> EXERCISE OBJECTIVE:
Retype the lines below exactly, from the one that contains "resolver la avería." through the last, and leave every picture out.

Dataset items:
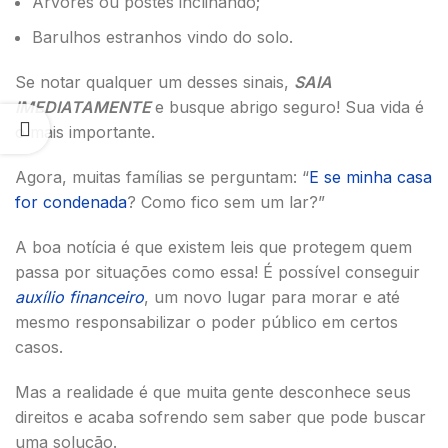
Árvores ou postes inclinando;
Barulhos estranhos vindo do solo.
Se notar qualquer um desses sinais,
SAIA
IMEDIATAMENTE
e busque abrigo seguro! Sua vida é
o mais importante.
Agora, muitas famílias se perguntam: “
E se minha casa
for condenada
? Como fico sem um lar?”
A boa notícia é que existem leis que protegem quem
passa por situações como essa! É possível conseguir
auxílio financeiro
, um novo lugar para morar e até
mesmo responsabilizar o poder público em certos
casos.
Mas a realidade é que muita gente desconhece seus
direitos e acaba sofrendo sem saber que pode buscar
uma solução.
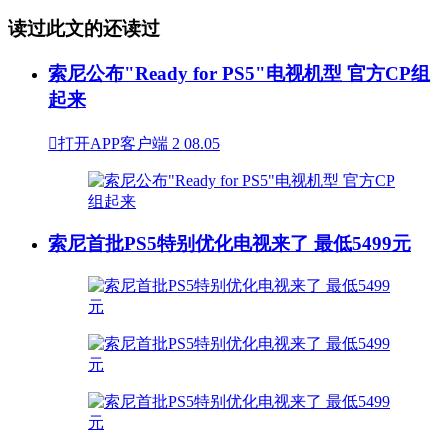
读过此文的还读过
索尼公布"Ready for PS5"电视机型 官方CP组
起来

打开APP客户端
2
08.05
索尼首批PS5特别优化电视来了 最低5499元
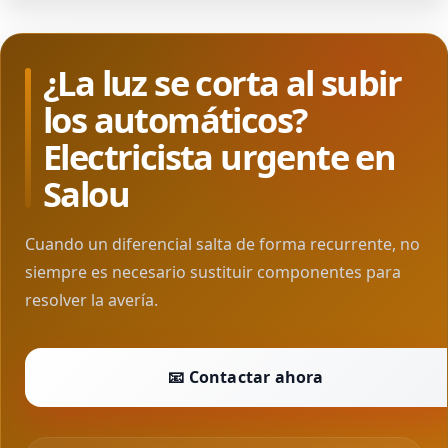
¿La luz se corta al subir
los automáticos?
Electricista urgente en
Salou
Cuando un diferencial salta de forma recurrente, no
siempre es necesario sustituir componentes para
resolver la avería.
📧 Contactar ahora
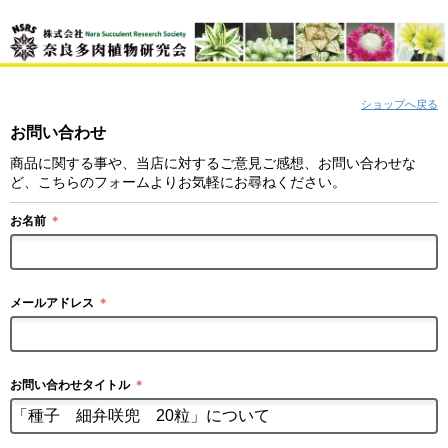
ショップへ戻る
お問い合わせ
商品に関する事や、当店に対するご意見ご感想、お問い合わせな
ど、こちらのフォームよりお気軽にお尋ねください。
お名前
＊
メールアドレス
＊
お問い合わせタイトル
＊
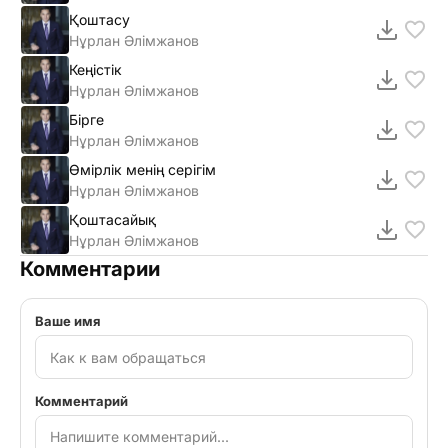
Қоштасу
Нұрлан Әлімжанов
Кеңicтiк
Нұрлан Әлімжанов
Бірге
Нұрлан Әлімжанов
Өмірлік менің серігім
Нұрлан Әлімжанов
Қоштасайық
Нұрлан Әлімжанов
Комментарии
Ваше имя
Комментарий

> TASK RESPONSE:
resolver la avería.
📧 Contactar ahora
ショップへ戻る
お問い合わせ
商品に関する事や、当店に対するご意見ご感想、お問い合わせな
ど、こちらのフォームよりお気軽にお尋ねください。
お名前
＊
メールアドレス
＊
お問い合わせタイトル
＊
Қоштасу
Нұрлан Әлімжанов
Кеңicтiк
Нұрлан Әлімжанов
Бірге
Нұрлан Әлімжанов
Өмірлік менің серігім
Нұрлан Әлімжанов
Қоштасайық
Нұрлан Әлімжанов
Комментарии
Ваше имя
Комментарий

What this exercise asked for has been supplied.